Un monde coupé en deux : les riches d'un côté, qui jettent le moindre objet dès que celui-ci est un peu abîmé ; les pauvres de l'autre, qui doivent faire avec qui reste, mais ne surtout pas fouiller dans les ordures pour les récupérer. Ils risquent ainsi de défigurer la « belle ville » voulue par les privilégiés. le « vandale de la décharge », lui, ne supporte pas ce vaste gâchis. Les objets méritent d'être réparés et encore utilisés.

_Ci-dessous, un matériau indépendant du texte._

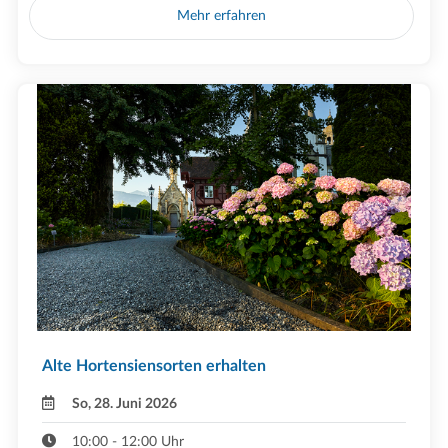
Mehr erfahren
Alte Hortensiensorten erhalten
So, 28. Juni 2026
10:00 - 12:00 Uhr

Comme souvent dans pas mal de mangas, la structure de base est binaire. Une image de la page 19 résume bien cette situation : elle est coupée en deux par un large mur (deux traits encadrant une bande blanche épaisse). À gauche, la ville des riches, aux bâtiments très droits, propres, bordés d'une rangée d'arbustes et laissant un vaste allée entre le mur et les premières demeures. À droite, la ville des pauvres, composée de baraques aux toits de tôles, collées contre la paroi, entassées les unes contre les autres.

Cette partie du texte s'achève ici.